第2話 悪い噂
シーフは、プレイヤーのキャラクリエイトのみのユニーククラスだ。
敵からアイテムを盗める唯一の存在であり、序盤から中盤にかけて戦闘能力は低めとなっているが、レベル70以降に覚える優秀なスキルを習得する事で強キャラの仲間入りを果たす優秀なクラスである。
◆◇◆
「うせろ」
「声かけんじゃねーよ」
「あんたみたいなクズと組む訳ないでしょ」
「くそが……」
苛立ちから、俺は舗装された道を蹴り飛ばす。
勇者パーティーを追放されてから既に一月ほど経つが、パーティーを組むどころか、俺はまだメンバーの一人すらも見つかっていない状況だった。
それだけ時間をかけて何故見つかっていないのか?
理由は簡単。俺の悪い噂のせいである。セクハラにモラハラ。パーティー資金の使い込み。そんな根も葉もない噂が、冒険者界隈には広がっていたのだ。
広げたのは言うまでもなく、俺を追い出した勇者パーティ。そして――大陸最大規模を誇るエステス教会である。
エステス教会が俺の悪い噂を広めたのは、追い出した奴らを公認の勇者パーティーと認めたためだ。
通常の冒険者なら、弱さが理由でメンバーを追放するのは普通の事である。命を賭ける商売なのだから、弱い奴を抱えてでも戦えなんてふざけた事を口にする奴はいない。だが、エステス教会公認の勇者パーティーなら話は違ってくる。弱者の救済を謳っている宗教の公認勇者パーティーが、弱さを理由にメンバーを追放したのでは外聞が悪い。
だから俺を悪者にしたのだ。自分達の都合の為に。
「あいつらには良心ってものがねぇのかよ。ここまで屑だったとはな」
エステス教会にも当然腹は立つが、それを当たり前の様に良しとしている元メンバーには心底うんざりさせられる。
確かに、俺は戦闘面ではあまり役に立っていなかったよ。レベルが上がるごとに、それが顕著になってもいたのも認める。だが、俺のスティールによって資金面では大きく潤ってたし、スキル【
そう、最低限の仕事をしていた自負があった。だからこそ、急な追放に驚いたわけだが……
俺が完全な寄生だったなら兎も角、最低限貢献していた人間をあっさり切り捨てて、しかも悪い噂を流す事を良しとするとか……流石に最低すぎだろ、あいつら。俺の人を見る目のなさに泣けて来るわ。
「ちっ……どうしたもんか……」
ソロ攻略という選択肢はない。それをするには、シーフは弱すぎるのだ。一人では攻略どころか、レベル上げすら難しいレベルと言っていい。
あ、因みに、レベル差がある敵からは経験値が入らないシステムになっている。このアレスワールドは。なので、格下を乱獲してレベルを上げるって手段はとれない。
「こんな事なら究極超人にしとけばよかったな」
究極超人はソロ向けの、単騎無双キャラだ。こいつならソロでサクサクラスボスまで進めた事だろう。明らかに強さの次元が違うからな。
じゃあなんでそいつにしなかったのか?
簡単な事である。ラスボス戦で死ぬ可能性があったから。そう、とんでもなく強いこのクラスでも、ラスボス戦では一定確率で死亡するリスクがあるのだ。

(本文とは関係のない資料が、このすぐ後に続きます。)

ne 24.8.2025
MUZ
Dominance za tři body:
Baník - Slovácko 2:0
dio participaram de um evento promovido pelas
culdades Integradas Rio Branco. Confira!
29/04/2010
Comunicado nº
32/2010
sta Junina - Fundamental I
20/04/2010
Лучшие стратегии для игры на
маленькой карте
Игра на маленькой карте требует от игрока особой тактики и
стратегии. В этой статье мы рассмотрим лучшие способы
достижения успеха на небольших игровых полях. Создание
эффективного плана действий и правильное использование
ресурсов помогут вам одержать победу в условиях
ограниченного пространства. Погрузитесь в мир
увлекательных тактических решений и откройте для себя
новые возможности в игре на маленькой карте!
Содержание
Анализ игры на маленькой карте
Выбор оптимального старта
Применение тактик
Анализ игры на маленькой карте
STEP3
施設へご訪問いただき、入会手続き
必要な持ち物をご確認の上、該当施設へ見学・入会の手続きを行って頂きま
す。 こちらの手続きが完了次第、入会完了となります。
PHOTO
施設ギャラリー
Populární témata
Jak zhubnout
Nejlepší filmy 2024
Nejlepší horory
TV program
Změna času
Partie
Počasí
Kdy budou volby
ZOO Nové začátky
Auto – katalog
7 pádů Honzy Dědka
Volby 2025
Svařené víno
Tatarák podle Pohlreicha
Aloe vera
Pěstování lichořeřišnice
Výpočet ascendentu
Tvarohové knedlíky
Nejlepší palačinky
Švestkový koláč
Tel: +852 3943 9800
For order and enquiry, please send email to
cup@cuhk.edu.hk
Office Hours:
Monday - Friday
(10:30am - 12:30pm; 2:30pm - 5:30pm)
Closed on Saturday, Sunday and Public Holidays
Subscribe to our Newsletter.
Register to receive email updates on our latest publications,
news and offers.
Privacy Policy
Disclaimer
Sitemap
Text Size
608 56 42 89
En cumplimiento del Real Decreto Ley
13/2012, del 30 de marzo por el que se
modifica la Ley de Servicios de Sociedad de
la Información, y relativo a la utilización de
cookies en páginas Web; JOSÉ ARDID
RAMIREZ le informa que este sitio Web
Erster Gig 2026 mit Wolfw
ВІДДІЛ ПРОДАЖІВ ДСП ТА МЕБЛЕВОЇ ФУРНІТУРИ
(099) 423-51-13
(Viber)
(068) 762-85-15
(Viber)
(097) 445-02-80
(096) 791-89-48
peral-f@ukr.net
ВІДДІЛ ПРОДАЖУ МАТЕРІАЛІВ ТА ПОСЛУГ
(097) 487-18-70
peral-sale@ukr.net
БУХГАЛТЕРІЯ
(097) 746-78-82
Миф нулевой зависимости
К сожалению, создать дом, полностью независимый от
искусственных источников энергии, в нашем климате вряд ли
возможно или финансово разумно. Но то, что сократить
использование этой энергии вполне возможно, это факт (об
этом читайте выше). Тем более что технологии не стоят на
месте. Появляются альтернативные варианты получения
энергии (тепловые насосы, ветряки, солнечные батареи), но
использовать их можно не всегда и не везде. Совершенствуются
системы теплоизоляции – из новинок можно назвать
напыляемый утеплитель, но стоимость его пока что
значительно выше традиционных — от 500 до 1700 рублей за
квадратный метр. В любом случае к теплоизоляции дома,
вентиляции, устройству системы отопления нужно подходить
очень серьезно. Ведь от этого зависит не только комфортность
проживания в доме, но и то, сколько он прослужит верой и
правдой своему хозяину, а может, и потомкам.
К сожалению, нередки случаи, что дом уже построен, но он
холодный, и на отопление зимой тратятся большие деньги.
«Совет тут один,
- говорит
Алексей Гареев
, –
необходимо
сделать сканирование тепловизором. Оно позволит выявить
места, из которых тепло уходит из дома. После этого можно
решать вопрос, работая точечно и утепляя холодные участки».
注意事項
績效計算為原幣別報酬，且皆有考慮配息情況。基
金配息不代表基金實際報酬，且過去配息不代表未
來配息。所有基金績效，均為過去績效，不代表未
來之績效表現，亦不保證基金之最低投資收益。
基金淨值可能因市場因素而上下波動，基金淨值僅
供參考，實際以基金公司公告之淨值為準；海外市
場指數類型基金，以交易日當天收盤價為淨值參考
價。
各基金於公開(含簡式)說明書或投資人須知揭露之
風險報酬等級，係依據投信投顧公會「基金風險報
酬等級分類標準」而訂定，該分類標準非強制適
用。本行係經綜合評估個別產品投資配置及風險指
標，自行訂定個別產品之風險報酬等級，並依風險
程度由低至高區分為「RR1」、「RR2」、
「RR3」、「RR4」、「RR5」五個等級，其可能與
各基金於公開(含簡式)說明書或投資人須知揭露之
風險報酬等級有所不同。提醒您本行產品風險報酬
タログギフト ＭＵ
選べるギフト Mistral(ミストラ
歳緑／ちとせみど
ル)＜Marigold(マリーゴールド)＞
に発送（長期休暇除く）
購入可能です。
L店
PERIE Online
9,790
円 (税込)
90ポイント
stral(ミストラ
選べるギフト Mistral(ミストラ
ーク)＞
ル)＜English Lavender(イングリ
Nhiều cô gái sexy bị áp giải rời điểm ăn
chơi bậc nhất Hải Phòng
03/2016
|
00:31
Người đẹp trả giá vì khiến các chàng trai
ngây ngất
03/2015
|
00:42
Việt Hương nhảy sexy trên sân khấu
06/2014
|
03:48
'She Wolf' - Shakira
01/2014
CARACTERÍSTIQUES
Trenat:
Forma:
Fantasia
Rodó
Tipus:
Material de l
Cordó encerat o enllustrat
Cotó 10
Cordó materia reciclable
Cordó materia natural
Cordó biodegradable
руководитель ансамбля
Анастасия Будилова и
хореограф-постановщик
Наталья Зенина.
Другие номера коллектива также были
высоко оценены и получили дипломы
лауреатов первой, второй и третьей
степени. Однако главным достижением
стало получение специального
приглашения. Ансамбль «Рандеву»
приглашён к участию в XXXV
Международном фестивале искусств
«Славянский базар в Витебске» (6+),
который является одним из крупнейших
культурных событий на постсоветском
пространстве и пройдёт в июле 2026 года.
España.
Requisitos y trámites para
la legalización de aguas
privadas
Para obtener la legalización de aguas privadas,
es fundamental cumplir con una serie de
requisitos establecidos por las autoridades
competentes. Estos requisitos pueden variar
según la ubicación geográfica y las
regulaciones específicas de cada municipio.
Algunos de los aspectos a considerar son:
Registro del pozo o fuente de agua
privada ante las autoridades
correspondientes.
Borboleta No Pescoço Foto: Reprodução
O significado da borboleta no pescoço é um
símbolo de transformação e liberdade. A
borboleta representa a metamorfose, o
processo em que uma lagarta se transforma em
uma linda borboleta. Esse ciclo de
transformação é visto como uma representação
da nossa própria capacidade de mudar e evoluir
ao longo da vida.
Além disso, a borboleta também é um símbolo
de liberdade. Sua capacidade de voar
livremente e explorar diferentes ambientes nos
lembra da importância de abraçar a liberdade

――回避不能の範囲即死技をラスボスが使ってくるため。
まあ即死確率は10%とそれほど高くはないのだが……10%で死ぬって考えた時、それを許容できるかって話である。俺には無理だ。十回に一回は死ぬとか。だからそれを唯一防ぐ手立てを手に入れられるシーフを選んだのである。
「まあそれは今更だな。しかし、どうしたもんか……」
今のままだと、まともな奴は俺の勧誘には乗ってこないだろう。もちろん既にあるパーティーに入り込むってのも無理だ。
「ふむ……評判が悪くても組んでくれそうな奴を狙うしかないかな」
実は一人、心当たりがあった。勇者パーティーに居た頃から認識はしていたのだが、俺の中では馬鹿、もしくは偏屈っぽい人物というイメージがあるので、あんまり進んで誘いたくはないのだが……
「銭腹は代えられないか。シーフとの相性も悪くはないしな」
何故なら、そいつのクラスは垂れ流しと言われるほど金銭効率が悪いからだ。
金稼ぎの雄たるシーフとはまさに相性ピッタリと言えるだろう。